> Exercise brief: Select all lines in the records that include "each".

> Supplied entries:
##########

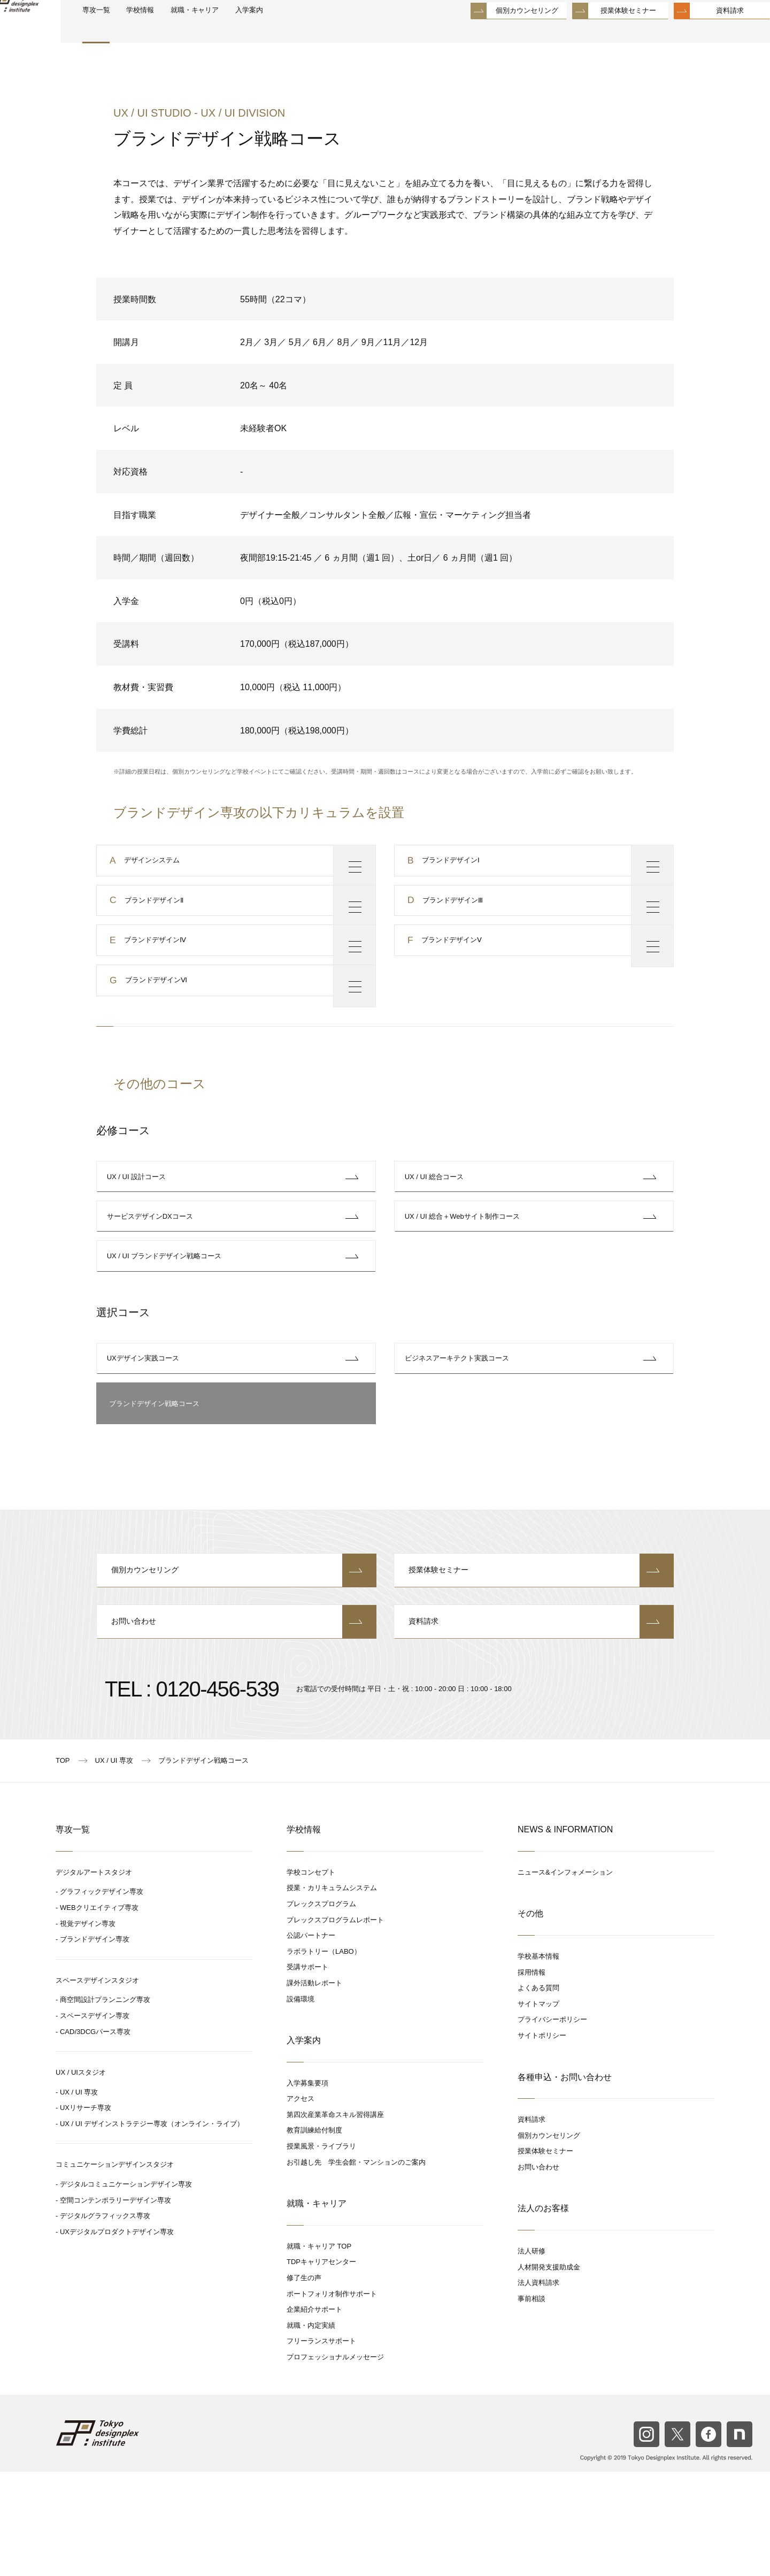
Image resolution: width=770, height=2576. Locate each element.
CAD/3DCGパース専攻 (95, 2136)
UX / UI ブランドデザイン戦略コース (167, 1330)
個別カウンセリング (501, 32)
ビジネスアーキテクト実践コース (459, 1443)
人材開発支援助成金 (549, 2371)
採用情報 (531, 2077)
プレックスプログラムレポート (335, 2024)
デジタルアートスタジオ (94, 1977)
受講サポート (307, 2072)
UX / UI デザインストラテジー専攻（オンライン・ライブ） (152, 2228)
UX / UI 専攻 (79, 2196)
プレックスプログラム (321, 2008)
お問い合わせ (236, 1724)
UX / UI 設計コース (139, 1228)
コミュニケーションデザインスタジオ (115, 2269)
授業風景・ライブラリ (321, 2250)
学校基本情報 (538, 2061)
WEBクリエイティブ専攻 (99, 2012)
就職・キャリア (246, 32)
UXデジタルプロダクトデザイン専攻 (117, 2336)
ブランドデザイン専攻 (94, 2043)
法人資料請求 (538, 2387)
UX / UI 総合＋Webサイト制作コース (464, 1279)
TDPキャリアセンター (321, 2367)
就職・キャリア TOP (319, 2350)
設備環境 (300, 2103)
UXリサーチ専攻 (85, 2212)
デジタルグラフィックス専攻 (105, 2321)
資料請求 (704, 32)
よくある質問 (538, 2092)
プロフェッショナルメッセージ (335, 2461)
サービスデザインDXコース (153, 1279)
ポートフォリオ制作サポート (332, 2398)
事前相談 (531, 2403)
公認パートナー (311, 2040)
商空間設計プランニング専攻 (105, 2104)
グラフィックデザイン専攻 (101, 1996)
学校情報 (182, 32)
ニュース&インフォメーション (565, 1977)
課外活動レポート (314, 2087)
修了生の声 (304, 2382)
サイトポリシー (542, 2140)
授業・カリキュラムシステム (332, 1993)
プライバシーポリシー (552, 2124)
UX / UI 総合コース (437, 1228)
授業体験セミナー (602, 32)
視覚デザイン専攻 (88, 2028)
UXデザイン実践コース (146, 1443)
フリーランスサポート (321, 2446)
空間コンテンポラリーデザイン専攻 (115, 2304)
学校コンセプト (311, 1977)
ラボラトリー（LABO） (324, 2056)
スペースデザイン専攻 (94, 2120)
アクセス (300, 2203)
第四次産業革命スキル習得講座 (335, 2219)
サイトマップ (538, 2108)
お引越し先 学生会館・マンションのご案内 (356, 2266)
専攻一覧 (132, 32)
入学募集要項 (307, 2187)
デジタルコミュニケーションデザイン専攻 (126, 2288)
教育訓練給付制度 (314, 2235)
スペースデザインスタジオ (97, 2085)
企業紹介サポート (314, 2414)
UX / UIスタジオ (81, 2177)
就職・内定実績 (311, 2430)
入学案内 (309, 32)
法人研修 (531, 2355)
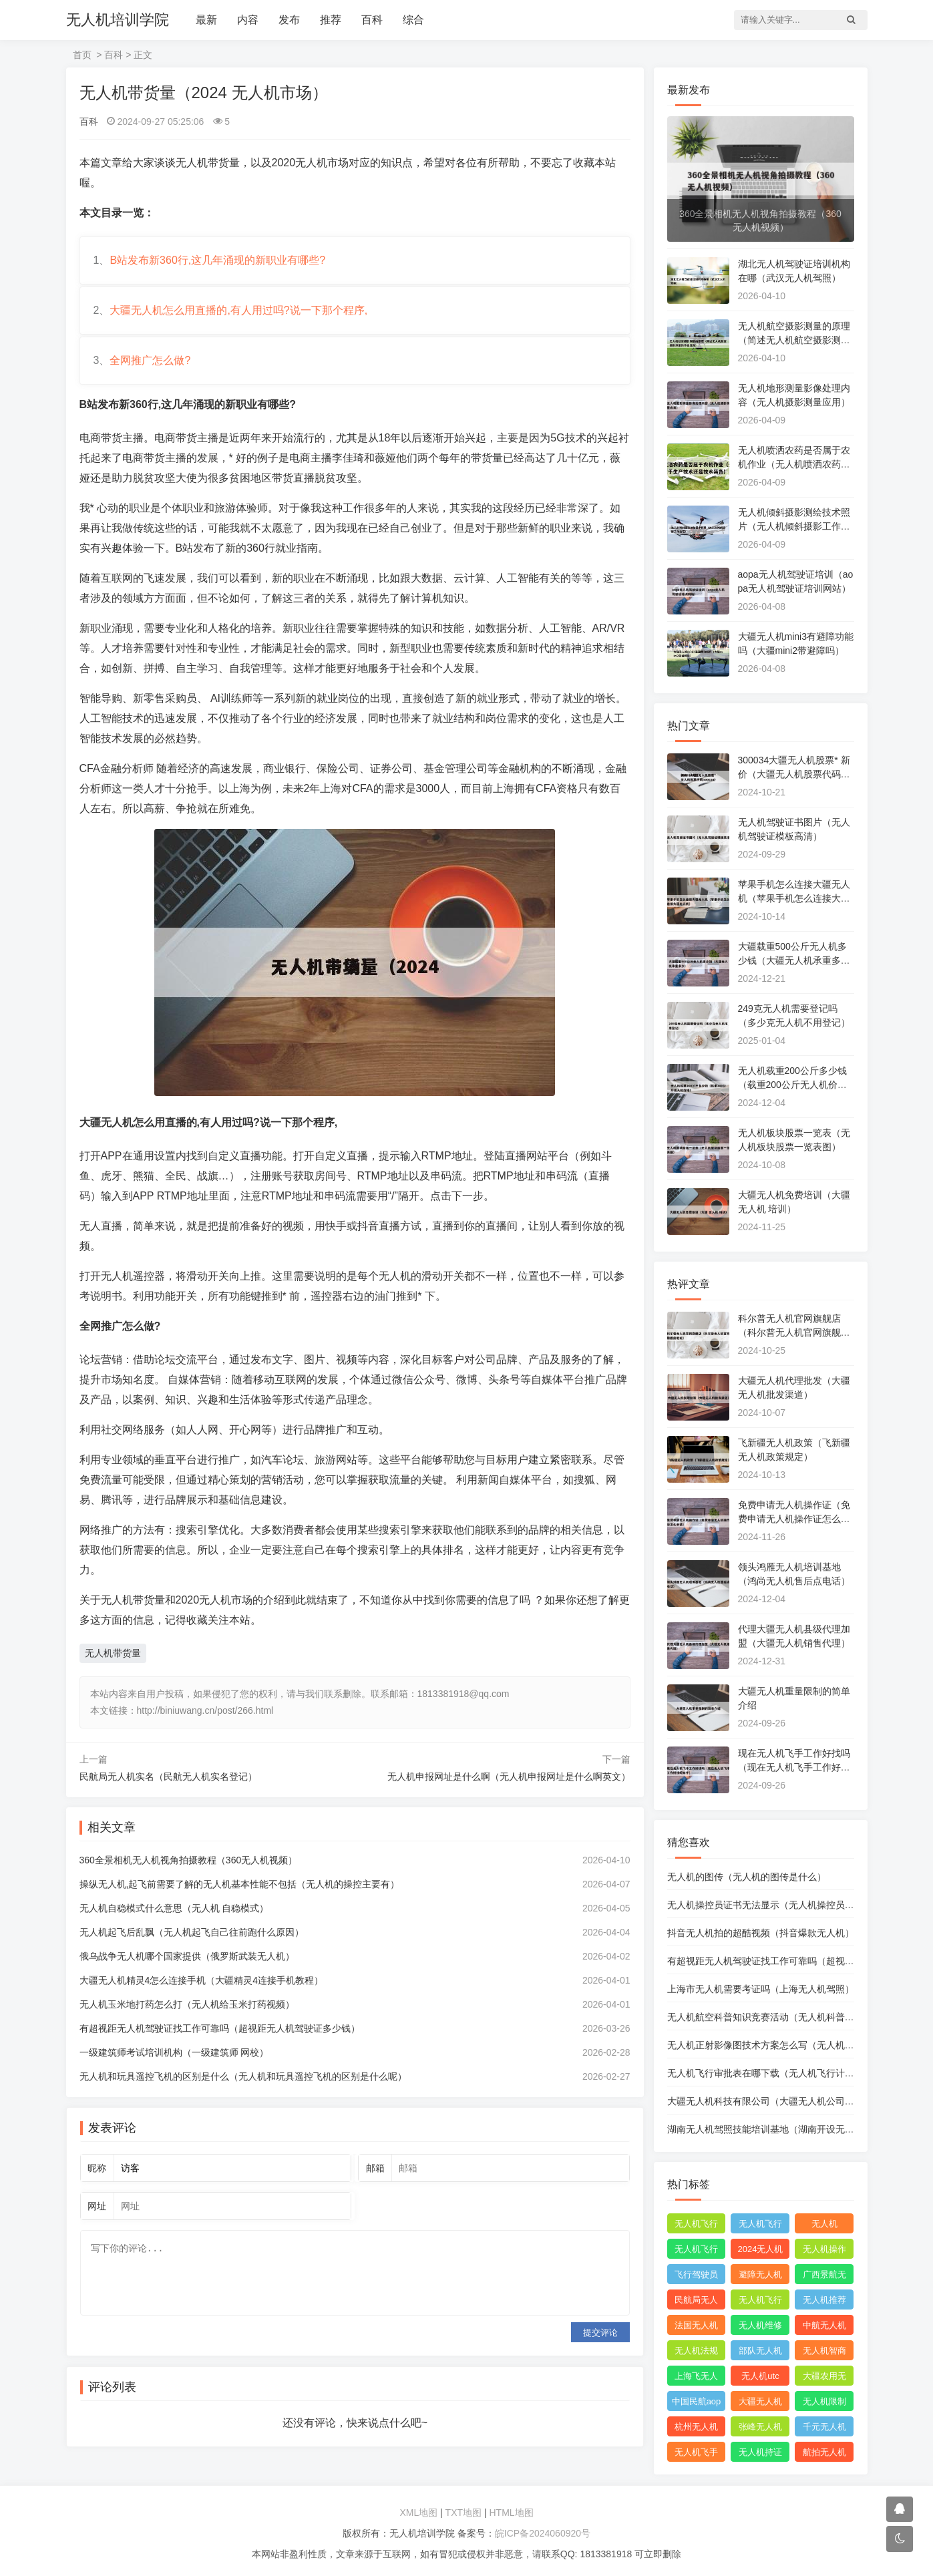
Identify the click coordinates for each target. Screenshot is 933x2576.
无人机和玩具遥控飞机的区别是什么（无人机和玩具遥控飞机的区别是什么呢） (243, 2076)
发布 (289, 19)
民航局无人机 (696, 2302)
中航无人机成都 (824, 2327)
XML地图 (418, 2512)
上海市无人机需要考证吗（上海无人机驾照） (760, 1989)
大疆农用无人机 (824, 2378)
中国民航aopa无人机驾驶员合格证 (696, 2403)
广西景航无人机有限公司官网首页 (824, 2276)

##########

> Worked solution:
Image resolution: width=770, height=2576. Locate each element.
Identify the click coordinates for each target. Screenshot is 933x2576.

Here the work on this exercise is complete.